Paylaş
Teklifin Meclis’ten geçmesi halinde BDDK Başkanı Tevfik Bilgin, görevine devam edebilecek. Zaten bankacıların da mesafeli duruşu ve kurduğu yakın ilişkiler nedeniyle Bilgin’den yana olduğu uzun süredir konuşuluyor.
En kuvvetli aday
Bilgin’le ilgili bu gelişmeler yaşanırken, diğer tarafta da “Düzenleme yasalaşmazsa BDDK’nın yeni başkanı kim olur?” sorusunun yanıtı aranıyor.
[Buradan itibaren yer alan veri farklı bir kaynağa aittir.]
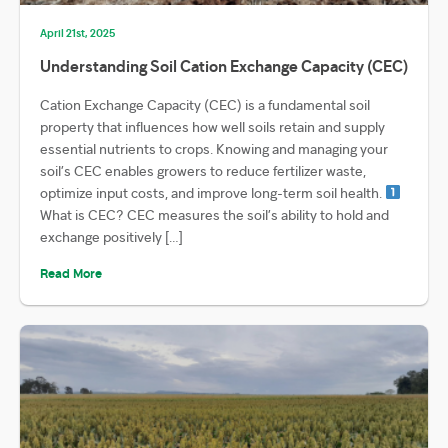
April 21st, 2025
Understanding Soil Cation Exchange Capacity (CEC)
Cation Exchange Capacity (CEC) is a fundamental soil
property that influences how well soils retain and supply
essential nutrients to crops. Knowing and managing your
soil’s CEC enables growers to reduce fertilizer waste,
optimize input costs, and improve long-term soil health.
What is CEC? CEC measures the soil’s ability to hold and
exchange positively […]
Read More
Kulislerde Bilgin’in koltuğu için en kuvvetli aday olarak BDDK İkinci Başkanı Mutalip Ünal’ın adı geçiyor.
Başbakan Tayyip Erdoğan’a yakınlığıyla bilinen ve sektörde söz sahibi isimlerden kabul edilen Ünal’ın BDDK Başkanlığı’na yakın olduğu belirtiliyor.
Yılan hikayesi
Meclis’te bekleyen düzenleme geçen ay görev süresi dolan TMSF Başkanı Şakir Ercan Gül’ü de ilgilendiriyor. Gül’ün koltuğuna yaklaşık bir aydır İkinci Başkan Abdullah Demiröz vekalet ediyor. Özellikle bankacıların merakla beklediği “atama muammasının” sektördeki belirsizliğin giderilmesi açısından bir an önce çözülmesi gerekiyor. Yoğun günler geçiren Meclis’teki düzenleme kabul edilene kadar, yılan hikayesine dönen tartışmalar da çok su kaldıracak gibi görünüyor.
Ne yardan ne serden...
HAYATIMIZIN vazgeçilmezleri arasına giren kredi kartları en çok şikayet ettiğimiz konuların da başında geldi. “Ne yardan geçerim ne serden” misali, her yıl milyonlarca liralık harcama yaptığımız kredi kartları 2011 yılında BDDK’ya yapılan şikayetlerde ilk sıraya oturdu. Son yıllarda bankalarla vatandaş arasında en büyük sorun kaynağı olan kredi kartları için geçen sene 2 bin 293 şikayet yapıldı. 2010 yılında BDDK’ya yapılan şikayet başvurularının yüzde 27,7'sini kredi kartları oluşturdu. Bu oran 2011’de 23.2’ye düştü.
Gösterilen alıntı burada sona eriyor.